[Extracted data entries]

┏━━

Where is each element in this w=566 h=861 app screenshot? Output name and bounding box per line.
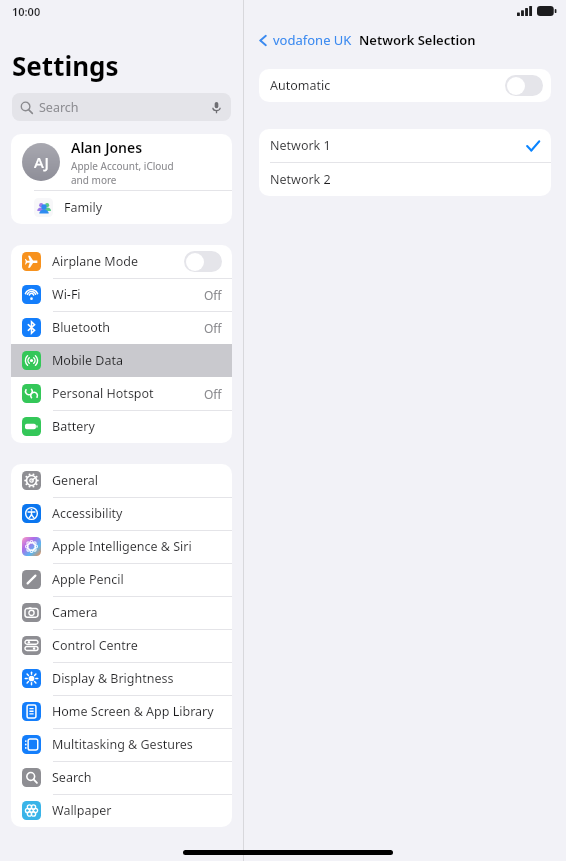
button[interactable]: Mobile Data bbox=[11, 344, 232, 377]
staticText: 10:00 bbox=[12, 4, 41, 19]
button[interactable]: Back bbox=[257, 29, 476, 51]
button[interactable]: AJ bbox=[11, 134, 232, 190]
staticText: Wi-Fi bbox=[52, 286, 81, 303]
button[interactable]: Personal Hotspot bbox=[11, 377, 232, 410]
staticText: Off bbox=[204, 320, 222, 336]
button[interactable]: Apple Intelligence & Siri bbox=[11, 530, 232, 563]
staticText: Off bbox=[204, 386, 222, 402]
staticText: Search bbox=[39, 99, 79, 116]
staticText: Multitasking & Gestures bbox=[52, 736, 193, 753]
button[interactable]: Family bbox=[11, 191, 232, 224]
staticText: Apple Intelligence & Siri bbox=[52, 538, 192, 555]
staticText: Display & Brightness bbox=[52, 670, 174, 687]
staticText: Bluetooth bbox=[52, 319, 111, 336]
staticText: Search bbox=[52, 769, 92, 786]
staticText: vodafone UK bbox=[273, 31, 352, 49]
staticText: Home Screen & App Library bbox=[52, 703, 214, 720]
staticText: Automatic bbox=[270, 77, 331, 94]
button[interactable]: General bbox=[11, 464, 232, 497]
staticText: Battery bbox=[52, 418, 95, 435]
staticText: Camera bbox=[52, 604, 98, 621]
staticText: Network 2 bbox=[270, 171, 331, 188]
button[interactable]: Multitasking & Gestures bbox=[11, 728, 232, 761]
button[interactable]: Toggle bbox=[184, 251, 222, 272]
button[interactable]: Search bbox=[12, 93, 231, 121]
button[interactable]: Control Centre bbox=[11, 629, 232, 662]
staticText: AJ bbox=[34, 152, 49, 172]
staticText: Wallpaper bbox=[52, 802, 112, 819]
staticText: General bbox=[52, 472, 99, 489]
button[interactable]: Bluetooth bbox=[11, 311, 232, 344]
button[interactable]: Search bbox=[11, 761, 232, 794]
staticText: Off bbox=[204, 287, 222, 303]
button[interactable]: Network 1 bbox=[259, 129, 551, 162]
button[interactable]: Accessibility bbox=[11, 497, 232, 530]
button[interactable]: Network 2 bbox=[259, 163, 551, 196]
staticText: Personal Hotspot bbox=[52, 385, 154, 402]
button[interactable]: Toggle bbox=[505, 75, 543, 96]
staticText: Apple Pencil bbox=[52, 571, 124, 588]
staticText: Network 1 bbox=[270, 137, 331, 154]
staticText: Control Centre bbox=[52, 637, 138, 654]
staticText: and more bbox=[71, 173, 117, 187]
staticText: Network Selection bbox=[359, 31, 476, 49]
button[interactable]: Battery bbox=[11, 410, 232, 443]
other: Back bbox=[257, 34, 270, 47]
button[interactable]: Home Screen & App Library bbox=[11, 695, 232, 728]
button[interactable]: Display & Brightness bbox=[11, 662, 232, 695]
button[interactable]: Apple Pencil bbox=[11, 563, 232, 596]
button[interactable]: Wallpaper bbox=[11, 794, 232, 827]
button[interactable]: Camera bbox=[11, 596, 232, 629]
button[interactable]: Airplane Mode bbox=[11, 245, 232, 278]
button[interactable]: Wi-Fi bbox=[11, 278, 232, 311]
staticText: Airplane Mode bbox=[52, 253, 138, 270]
staticText: Accessibility bbox=[52, 505, 123, 522]
button[interactable]: Automatic bbox=[259, 69, 551, 102]
staticText: Apple Account, iCloud bbox=[71, 159, 174, 173]
staticText: Mobile Data bbox=[52, 352, 124, 369]
staticText: Family bbox=[64, 199, 103, 216]
staticText: Settings bbox=[12, 48, 119, 83]
staticText: Alan Jones bbox=[71, 138, 143, 157]
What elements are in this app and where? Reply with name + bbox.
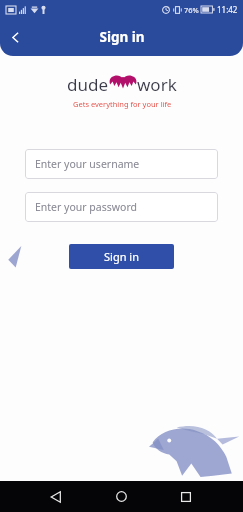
button[interactable]: Back xyxy=(0,22,30,52)
staticText: Gets everything for your life xyxy=(73,99,172,109)
staticText: Enter your username xyxy=(35,157,140,171)
staticText: Sign in xyxy=(99,28,145,46)
button[interactable]: Enter your username xyxy=(25,149,218,179)
button[interactable]: Home xyxy=(103,481,139,512)
staticText: work xyxy=(137,73,177,96)
staticText: 76% xyxy=(184,5,199,15)
staticText: dude xyxy=(67,73,109,96)
staticText: Enter your password xyxy=(35,200,137,214)
staticText: Sign in xyxy=(104,249,139,264)
staticText: 11:42 xyxy=(217,4,238,15)
button[interactable]: Sign in xyxy=(69,244,174,269)
button[interactable]: Enter your password xyxy=(25,192,218,222)
button[interactable]: Recent apps xyxy=(168,481,204,512)
button[interactable]: Back xyxy=(38,481,74,512)
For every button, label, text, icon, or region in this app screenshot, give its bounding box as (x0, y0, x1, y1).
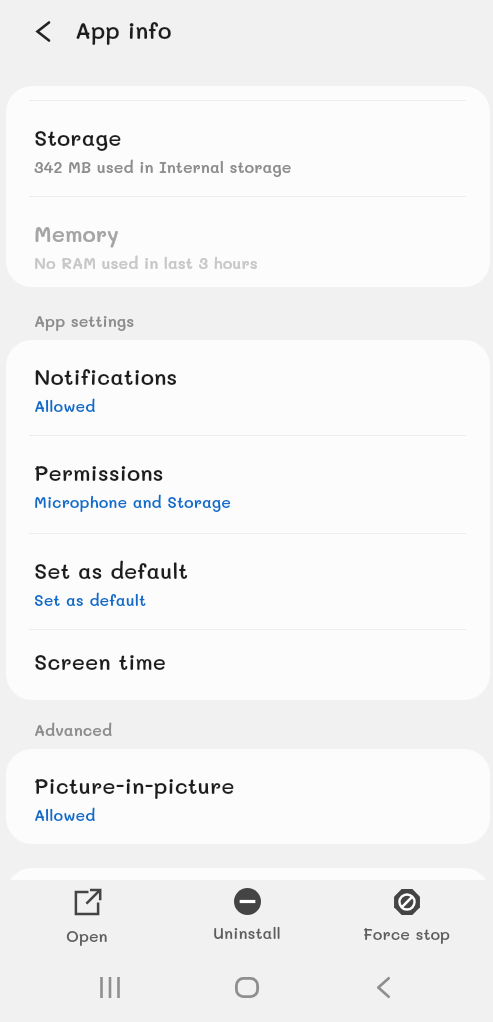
staticText: Microphone and Storage (34, 491, 231, 512)
staticText: Force stop (363, 923, 451, 944)
button[interactable]: Memory (6, 197, 490, 287)
staticText: Advanced (34, 719, 113, 740)
button[interactable]: Uninstall (167, 880, 327, 949)
staticText: Picture-in-picture (34, 771, 235, 800)
button[interactable]: Back (356, 960, 410, 1014)
button[interactable]: Screen time (6, 630, 490, 700)
staticText: Set as default (34, 556, 189, 585)
staticText: Set as default (34, 589, 147, 610)
staticText: Allowed (34, 804, 96, 825)
button[interactable]: Set as default (6, 534, 490, 629)
staticText: App settings (34, 310, 135, 331)
staticText: Permissions (34, 458, 164, 487)
button[interactable]: Home (220, 960, 274, 1014)
staticText: Uninstall (213, 922, 281, 943)
staticText: Open (66, 925, 108, 946)
staticText: No RAM used in last 3 hours (34, 252, 258, 273)
staticText: 342 MB used in Internal storage (34, 156, 292, 177)
button[interactable]: Permissions (6, 436, 490, 533)
button[interactable]: Open (6, 880, 167, 952)
button[interactable]: Navigate up (25, 13, 61, 49)
staticText: Allowed (34, 395, 96, 416)
button[interactable]: Picture-in-picture (6, 749, 490, 844)
staticText: Notifications (34, 362, 178, 391)
staticText: Memory (34, 219, 119, 248)
staticText: Screen time (34, 647, 167, 676)
button[interactable]: Notifications (6, 340, 490, 435)
staticText: App info (75, 15, 172, 45)
button[interactable]: Recent apps (83, 960, 137, 1014)
button[interactable]: Force stop (327, 880, 487, 950)
staticText: Storage (34, 123, 122, 152)
button[interactable]: Storage (6, 101, 490, 196)
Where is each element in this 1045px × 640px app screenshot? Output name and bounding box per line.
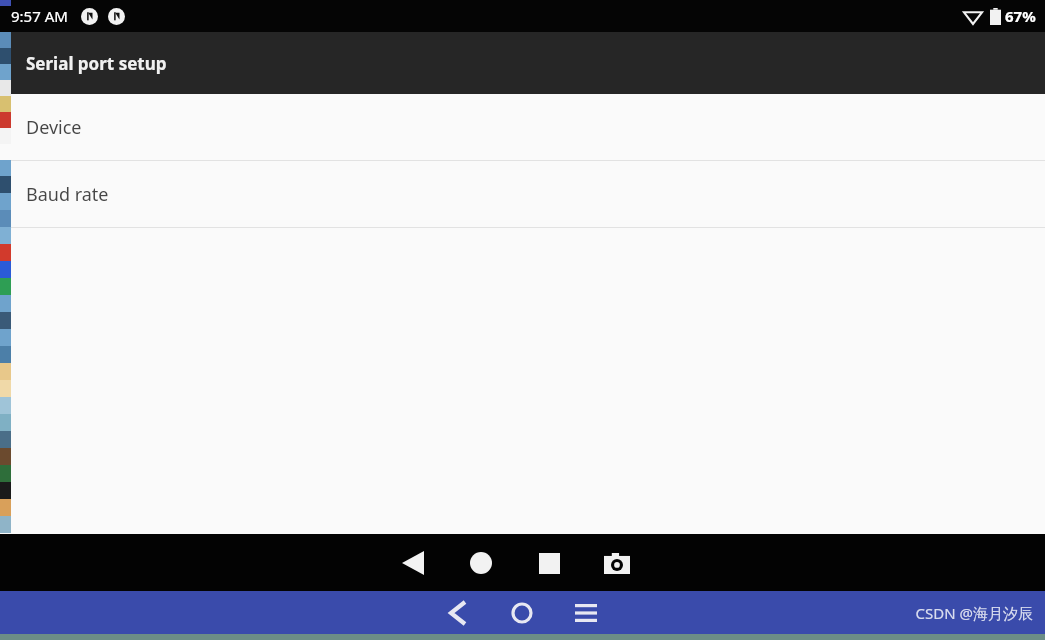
button[interactable]: Baud rate bbox=[0, 161, 1045, 227]
staticText: Baud rate bbox=[26, 182, 109, 207]
button[interactable]: Recent apps bbox=[526, 540, 572, 586]
button[interactable]: Screenshot bbox=[594, 540, 640, 586]
staticText: Serial port setup bbox=[26, 52, 167, 75]
staticText: 9:57 AM bbox=[11, 6, 68, 26]
button[interactable]: Menu bbox=[564, 591, 608, 634]
button[interactable]: Back bbox=[390, 540, 436, 586]
staticText: CSDN @海月汐辰 bbox=[915, 603, 1033, 623]
staticText: 67% bbox=[1005, 6, 1036, 26]
staticText: Device bbox=[26, 115, 82, 140]
button[interactable]: Home bbox=[500, 591, 544, 634]
button[interactable]: Home bbox=[458, 540, 504, 586]
button[interactable]: Device bbox=[0, 94, 1045, 160]
button[interactable]: Back bbox=[436, 591, 480, 634]
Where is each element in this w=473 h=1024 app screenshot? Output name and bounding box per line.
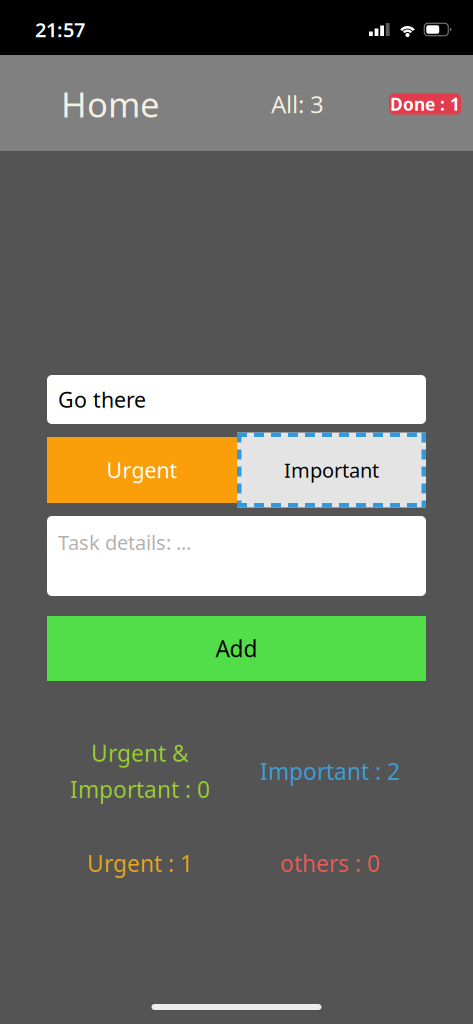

┗━━

YOUR OBJECTIVE: Within the data above, filter for lines containing the word "Mode" and copy each one.

YOUR RESPONSE:
button[interactable]: Airplane Mode bbox=[11, 245, 232, 278]
staticText: Airplane Mode bbox=[52, 253, 138, 270]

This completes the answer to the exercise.